Since its inception in June, the Forget-Me-Not Facebook page has taken off and currently has more than 20,000 followers. Sam came up with the idea after speaking with a homeless woman who approached him asking for spare change. The woman told him she was from Angoon. Sam told her he would do what he could.
But after he returned home, Sam could only remember the town she was from. He knew there must be a better way to help Alaska Native homeless people connect with families back home who have lost track of them. After about a week, he came up with the idea of using Facebook. He started a group that he named after the Alaska State flower and within a day-and-a-half, more than 3,000 people joined the Facebook page. Sam said, “I just wanted it to be a way to track down people, so I won’t forget.”
The Forget-Me-Not Facebook page allows us to see homeless people as equal human beings, worthy of respect, love, and care. It illustrates how the action of one person can start a powerful movement that changes many lives.

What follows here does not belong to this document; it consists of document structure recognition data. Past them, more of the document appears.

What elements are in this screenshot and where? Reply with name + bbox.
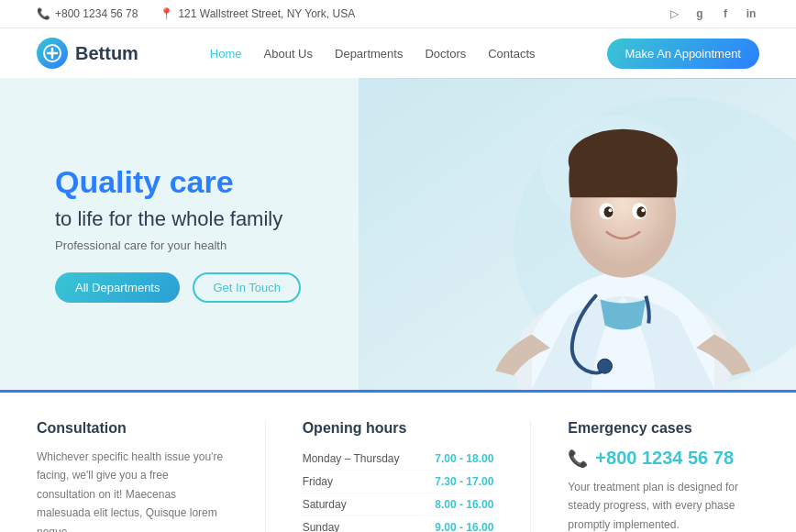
hero-content: Quality care to life for the whole famil… (0, 165, 356, 302)
hours-row: Monday – Thursday 7.00 - 18.00 (303, 448, 494, 471)
nav-departments[interactable]: Departments (335, 47, 403, 61)
top-phone: 📞 +800 1234 56 78 (37, 7, 138, 20)
doctor-image-area (359, 78, 796, 390)
top-address-text: 121 Wallstreet Street, NY York, USA (178, 7, 355, 20)
hero-buttons: All Departments Get In Touch (55, 272, 301, 303)
all-departments-button[interactable]: All Departments (55, 272, 180, 303)
hours-day: Sunday (303, 521, 340, 532)
svg-point-12 (608, 208, 612, 212)
svg-point-13 (641, 208, 645, 212)
hero-description: Professional care for your health (55, 238, 301, 252)
hours-day: Friday (303, 475, 333, 488)
google-icon[interactable]: g (691, 6, 708, 22)
navbar: Bettum Home About Us Departments Doctors… (0, 28, 796, 78)
hours-rows: Monday – Thursday 7.00 - 18.00 Friday 7.… (303, 448, 494, 532)
svg-point-10 (603, 206, 613, 217)
nav-home[interactable]: Home (210, 47, 242, 61)
nav-links: Home About Us Departments Doctors Contac… (210, 47, 536, 61)
top-bar-contacts: 📞 +800 1234 56 78 📍 121 Wallstreet Stree… (37, 7, 355, 20)
doctor-photo (359, 78, 796, 390)
svg-point-7 (603, 131, 643, 159)
consultation-card: Consultation Whichever specific health i… (37, 420, 228, 532)
emergency-text: Your treatment plan is designed for stea… (568, 478, 759, 532)
logo-text: Bettum (75, 43, 138, 64)
consultation-title: Consultation (37, 420, 228, 437)
linkedin-icon[interactable]: in (743, 6, 759, 22)
top-address: 📍 121 Wallstreet Street, NY York, USA (160, 7, 355, 20)
svg-point-14 (597, 359, 612, 373)
divider-2 (530, 420, 531, 532)
hours-time: 7.00 - 18.00 (435, 452, 493, 465)
hero-section: Quality care to life for the whole famil… (0, 78, 796, 390)
social-icons: ▷ g f in (666, 6, 759, 22)
hours-row: Sunday 9.00 - 16.00 (303, 516, 494, 532)
facebook-icon[interactable]: f (717, 6, 734, 22)
svg-point-11 (636, 206, 646, 217)
emergency-title: Emergency cases (568, 420, 759, 437)
hours-time: 7.30 - 17.00 (435, 475, 493, 488)
phone-icon: 📞 (37, 7, 50, 20)
instagram-icon[interactable]: ▷ (666, 6, 682, 22)
hours-row: Friday 7.30 - 17.00 (303, 471, 494, 493)
opening-hours-card: Opening hours Monday – Thursday 7.00 - 1… (303, 420, 494, 532)
nav-about[interactable]: About Us (264, 47, 313, 61)
nav-contacts[interactable]: Contacts (488, 47, 535, 61)
hours-row: Saturday 8.00 - 16.00 (303, 493, 494, 516)
appointment-button[interactable]: Make An Appointment (607, 39, 759, 69)
hero-title-sub: to life for the whole family (55, 207, 301, 231)
top-phone-number: +800 1234 56 78 (55, 7, 138, 20)
logo-svg (43, 44, 61, 62)
emergency-phone: 📞 +800 1234 56 78 (568, 448, 759, 469)
map-pin-icon: 📍 (160, 7, 173, 20)
top-bar: 📞 +800 1234 56 78 📍 121 Wallstreet Stree… (0, 0, 796, 28)
hours-time: 9.00 - 16.00 (435, 521, 493, 532)
phone-call-icon: 📞 (568, 449, 588, 469)
hours-day: Monday – Thursday (303, 452, 400, 465)
doctor-illustration (359, 78, 796, 390)
logo: Bettum (37, 38, 138, 69)
hours-time: 8.00 - 16.00 (435, 498, 493, 511)
hours-day: Saturday (303, 498, 347, 511)
nav-doctors[interactable]: Doctors (425, 47, 466, 61)
emergency-card: Emergency cases 📞 +800 1234 56 78 Your t… (568, 420, 759, 532)
logo-icon (37, 38, 68, 69)
opening-hours-title: Opening hours (303, 420, 494, 437)
divider-1 (265, 420, 266, 532)
get-in-touch-button[interactable]: Get In Touch (193, 272, 300, 303)
hero-title-main: Quality care (55, 165, 301, 199)
emergency-phone-number: +800 1234 56 78 (595, 448, 734, 469)
bottom-cards: Consultation Whichever specific health i… (0, 390, 796, 532)
consultation-text: Whichever specific health issue you're f… (37, 448, 228, 532)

Although, Sam is quick to point out that it is not only his page. He says, “It couldn’t have happened without everybody being a part of it. It’s been incredible watching it grow.”
Sam says, “I am no CEO of a corporation, I have no political agenda, I have not been funded by some federal grant and no I am not qualified to do what I have been doing. What I did was take the word “I” out of what I’ve been doing. Then “WE” put our hearts together and made an unforgettable impact in Alaska. I can’t change the world, but we can.”
The Forget-Me-Not movement continues to gain momentum and there is a group of dedicated volunteers who are working to make it a non-profit organization. See photos and updates on Facebook at https://www.facebook.com/groups/forgetmenotak/.
Forget Me Not Alaska Facebook Page Description and Instructions
This group is to help reconnect the people in need to their family, friends and culture. What I usually do is offer them a care package to start a conversation and then explain to them about the Facebook group and what it’s meant for. Some may want to let their families know that they are okay. Some may make a request for some of their traditional foods. Some may even ask if they can get help back to their home. If this group helps reconnect people to their families, then we are making a difference.
Before posting their photo, ask them if that photo is okay.
What we need is:
1. A name of the person in the photo
2. Where he/she is from
3. Ask if he/she is Native, if so, what group or tribe they belong to.
4. Ask if he/she wants to send a message to a loved one.
5. Ask if they have a wish.
After you’re done, post all of their info with the photo and see how we come together to help the ones in need. I hope you all are kind and respectful towards anyone that you come across. Thank you everyone. Now let’s all make a difference together.